The kidney that was transplanted into Ferris Backmeyer on Saturday afternoon in Vancouver was removed during the night.

Ferris, a four-year-old girl from Kamloops, had gone into surgery early Saturday afternoon and was in ICU about six hours later. But it was apparent early on that something was amiss.
Late that night her mother, Lindsey, reported that “things aren’t going super great.”
One of they keys to a successful kidney transplant is to get it producing urine as quickly as possible.
Following the transplant, Lindsey said that Ferris was “extubated and on room air” and that “she made a bit of urine in the OR but hasn’t made any since getting to ICU.”
All the while the medical team was “pouring fluids into her” as it tried to get the kidney working.
Shortly after, the medical team performed an ultrasound “and it looks as though there is no venous blood flow from the kidney,” Lindsey explained. “It’s soooo sooo bad. It’s likely clotted off and they used the words ‘death of the kidney’ . . . I’m so so so broken . . . it really isn’t looking good.”
Early Sunday, Lindsey wrote: “Oh my goodness you guys . . . she’s out and so is the kidney.”
As Lindsey explained, the kidney “was leaking and she had an abdomen full of blood. She looks sooooooo much better now. She’s off all the pressers and was almost maxed out when they took her in. Her right leg is obviously cooler than her left and they are keeping an eye on that. Her coags are all off and so we just wait and watch and hope she continues to stay looking good. She could be extubated later today. She will need a hemo line placed today at some point and hemodialysis.”

What’s next for Ferris?
“After this,” Lindsey wrote, “the next steps will be balancing the immunosuppression with infection risk.

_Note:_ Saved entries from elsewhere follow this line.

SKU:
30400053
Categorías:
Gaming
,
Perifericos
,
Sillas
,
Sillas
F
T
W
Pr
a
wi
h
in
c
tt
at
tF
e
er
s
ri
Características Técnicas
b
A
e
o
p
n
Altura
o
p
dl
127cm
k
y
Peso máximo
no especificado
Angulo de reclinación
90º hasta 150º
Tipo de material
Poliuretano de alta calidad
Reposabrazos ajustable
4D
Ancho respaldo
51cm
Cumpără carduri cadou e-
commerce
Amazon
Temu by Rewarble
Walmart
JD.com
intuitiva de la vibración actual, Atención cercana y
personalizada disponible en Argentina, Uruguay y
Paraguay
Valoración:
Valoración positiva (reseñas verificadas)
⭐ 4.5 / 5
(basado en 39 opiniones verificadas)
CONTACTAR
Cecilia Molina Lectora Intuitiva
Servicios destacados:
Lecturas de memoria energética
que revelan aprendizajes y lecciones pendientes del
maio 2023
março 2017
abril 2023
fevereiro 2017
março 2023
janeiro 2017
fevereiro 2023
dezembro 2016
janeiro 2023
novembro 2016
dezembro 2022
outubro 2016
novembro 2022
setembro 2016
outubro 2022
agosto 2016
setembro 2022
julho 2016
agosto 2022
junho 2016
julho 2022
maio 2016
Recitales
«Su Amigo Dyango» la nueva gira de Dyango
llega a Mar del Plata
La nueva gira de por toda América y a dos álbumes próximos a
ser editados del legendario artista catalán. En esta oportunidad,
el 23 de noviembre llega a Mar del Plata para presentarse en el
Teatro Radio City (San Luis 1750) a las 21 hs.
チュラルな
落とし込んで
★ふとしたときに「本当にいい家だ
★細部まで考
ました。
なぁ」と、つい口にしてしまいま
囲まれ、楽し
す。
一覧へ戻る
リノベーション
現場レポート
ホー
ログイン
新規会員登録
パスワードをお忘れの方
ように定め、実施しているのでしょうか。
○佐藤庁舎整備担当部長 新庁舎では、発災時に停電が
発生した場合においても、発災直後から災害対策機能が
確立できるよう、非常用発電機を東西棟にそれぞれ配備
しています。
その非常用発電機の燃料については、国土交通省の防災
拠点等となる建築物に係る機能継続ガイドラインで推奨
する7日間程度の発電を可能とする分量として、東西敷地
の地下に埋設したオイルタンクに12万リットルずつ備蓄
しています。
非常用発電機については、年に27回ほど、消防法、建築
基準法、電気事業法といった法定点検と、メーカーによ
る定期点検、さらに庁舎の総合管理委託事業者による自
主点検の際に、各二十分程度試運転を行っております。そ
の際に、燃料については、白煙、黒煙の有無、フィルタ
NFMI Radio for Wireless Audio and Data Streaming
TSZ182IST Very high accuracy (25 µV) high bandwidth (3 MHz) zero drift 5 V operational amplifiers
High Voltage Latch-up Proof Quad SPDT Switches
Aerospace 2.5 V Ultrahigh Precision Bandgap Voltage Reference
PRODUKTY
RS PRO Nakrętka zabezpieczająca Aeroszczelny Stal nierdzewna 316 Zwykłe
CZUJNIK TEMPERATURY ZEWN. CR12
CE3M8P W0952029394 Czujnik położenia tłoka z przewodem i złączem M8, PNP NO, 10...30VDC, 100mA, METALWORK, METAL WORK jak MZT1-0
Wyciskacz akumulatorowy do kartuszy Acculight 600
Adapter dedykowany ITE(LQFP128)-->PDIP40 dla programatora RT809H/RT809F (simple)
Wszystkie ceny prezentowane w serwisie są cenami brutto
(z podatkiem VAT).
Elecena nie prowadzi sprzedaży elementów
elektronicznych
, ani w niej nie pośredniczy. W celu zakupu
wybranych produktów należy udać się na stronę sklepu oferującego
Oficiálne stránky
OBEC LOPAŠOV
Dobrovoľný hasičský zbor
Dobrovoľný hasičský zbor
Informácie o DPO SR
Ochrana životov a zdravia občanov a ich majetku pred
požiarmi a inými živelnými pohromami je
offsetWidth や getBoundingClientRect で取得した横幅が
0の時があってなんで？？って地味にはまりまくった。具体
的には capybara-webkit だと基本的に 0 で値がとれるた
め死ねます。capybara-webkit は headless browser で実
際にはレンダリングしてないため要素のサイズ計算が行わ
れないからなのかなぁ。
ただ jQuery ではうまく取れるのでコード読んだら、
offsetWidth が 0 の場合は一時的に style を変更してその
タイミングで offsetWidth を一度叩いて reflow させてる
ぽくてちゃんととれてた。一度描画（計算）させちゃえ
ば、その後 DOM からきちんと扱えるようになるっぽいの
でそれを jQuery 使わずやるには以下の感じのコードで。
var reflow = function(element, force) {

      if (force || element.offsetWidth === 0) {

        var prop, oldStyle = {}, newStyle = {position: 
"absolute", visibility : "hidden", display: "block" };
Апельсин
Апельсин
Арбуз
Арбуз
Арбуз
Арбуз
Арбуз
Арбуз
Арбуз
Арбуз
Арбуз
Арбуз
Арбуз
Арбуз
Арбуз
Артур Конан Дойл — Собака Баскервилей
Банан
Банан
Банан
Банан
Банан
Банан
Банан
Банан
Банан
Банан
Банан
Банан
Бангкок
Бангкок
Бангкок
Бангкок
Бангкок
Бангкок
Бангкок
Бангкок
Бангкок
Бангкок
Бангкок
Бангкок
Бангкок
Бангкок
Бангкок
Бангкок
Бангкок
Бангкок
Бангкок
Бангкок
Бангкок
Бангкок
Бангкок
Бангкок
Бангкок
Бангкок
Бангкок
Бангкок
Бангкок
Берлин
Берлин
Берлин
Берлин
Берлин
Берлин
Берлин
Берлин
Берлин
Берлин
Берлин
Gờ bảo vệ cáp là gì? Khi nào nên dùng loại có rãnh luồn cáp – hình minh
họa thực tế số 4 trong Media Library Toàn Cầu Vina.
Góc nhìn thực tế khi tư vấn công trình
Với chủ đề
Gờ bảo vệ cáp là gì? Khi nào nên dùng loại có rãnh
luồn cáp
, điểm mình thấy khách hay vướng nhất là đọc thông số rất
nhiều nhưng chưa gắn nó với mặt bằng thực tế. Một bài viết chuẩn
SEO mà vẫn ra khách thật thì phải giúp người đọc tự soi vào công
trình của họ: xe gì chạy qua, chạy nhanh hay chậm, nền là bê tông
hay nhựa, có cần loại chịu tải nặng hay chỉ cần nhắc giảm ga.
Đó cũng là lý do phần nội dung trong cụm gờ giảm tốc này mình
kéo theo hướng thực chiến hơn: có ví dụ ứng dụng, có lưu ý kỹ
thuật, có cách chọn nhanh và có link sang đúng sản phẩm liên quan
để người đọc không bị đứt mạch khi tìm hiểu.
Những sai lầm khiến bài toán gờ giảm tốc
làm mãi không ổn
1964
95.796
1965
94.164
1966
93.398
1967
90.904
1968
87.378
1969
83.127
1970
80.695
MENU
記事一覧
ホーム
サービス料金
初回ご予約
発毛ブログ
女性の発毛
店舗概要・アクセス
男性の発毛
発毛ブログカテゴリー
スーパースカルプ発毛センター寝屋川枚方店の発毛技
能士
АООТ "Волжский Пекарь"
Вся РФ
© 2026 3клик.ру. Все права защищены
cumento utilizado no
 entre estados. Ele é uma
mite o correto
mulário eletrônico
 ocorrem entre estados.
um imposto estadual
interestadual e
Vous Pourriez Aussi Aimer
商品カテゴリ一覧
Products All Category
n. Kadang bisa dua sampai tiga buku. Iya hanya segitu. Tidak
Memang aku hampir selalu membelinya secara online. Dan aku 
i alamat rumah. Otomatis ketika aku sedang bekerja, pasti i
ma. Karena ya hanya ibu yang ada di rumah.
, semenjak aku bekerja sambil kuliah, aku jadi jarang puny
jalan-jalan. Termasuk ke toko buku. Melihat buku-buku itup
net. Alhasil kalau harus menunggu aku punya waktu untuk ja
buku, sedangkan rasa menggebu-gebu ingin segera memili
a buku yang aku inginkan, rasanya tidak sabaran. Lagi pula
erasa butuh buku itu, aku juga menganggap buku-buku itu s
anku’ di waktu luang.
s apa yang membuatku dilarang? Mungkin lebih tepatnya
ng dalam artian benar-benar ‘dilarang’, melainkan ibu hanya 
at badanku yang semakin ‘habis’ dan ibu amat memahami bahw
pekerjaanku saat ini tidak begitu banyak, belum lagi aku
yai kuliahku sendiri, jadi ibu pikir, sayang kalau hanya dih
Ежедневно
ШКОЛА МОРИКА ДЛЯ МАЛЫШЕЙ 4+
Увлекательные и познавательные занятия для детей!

It’s likely they will wean it slowly to help prevent her immune system from going into overdrive and creating a bunch of antibodies so that she can hopefully one day be transplanted again . . . which at this point I can’t even imagine . . . like at all.”
With surgery over, what was an all-night vigil for family and friends came to an end.
“Thanks for everyone’s support through the night,” Lindsey closed. “I really needed that. Much love.”
The Backmeyers had been scheduled to return to their Kamloops home over the weekend. They had been in Vancouver since late December, having gone there in anticipation of a transplant being done at that point. When that didn’t happen, Ferris, who had been having issues while doing peritoneal dialysis (PD), was transitioned to hemo-dialysis. After a stint of that, she was moved back to PD and, as mentioned, everyone was to have returned home.
But then came the phone call on Friday morning informing them that a kidney was available.
Ferris was admitted to the hospital on Saturday about 3:30 p.m., and the prep work began.
“Ferris is amazing at how she handles being in here,” Lindsey wrote at the time. “She let them do most of the things but it was a hard no on the IV . . . and required a couple of extra pokes for bloodwork.”
After that and more tests and scans were done, Ferris was awake until midnight “which is really late even for Ferris!”
The kidney that would be transplanted, Lindsey explained, was said to be “apparently a really good match and a smaller size.”
And how was Lindsey handling all of this?
“Reality is no amount of mental shielding will prepare me for the disappointment if this doesn’t happen (Saturday),” she wrote. “While PD is working she has been having really bad drain pain a handful of times a night, every night since being back on. It’s really awful and leaves me feeling so helpless as nothing I have really alleviates the pain and while we’ve seen her have pain like this before it hasn’t been every night for days.
“So like yeah . . . can this please go well??!!!. We want boring. Like super routine transplant if that’s even a thing!!”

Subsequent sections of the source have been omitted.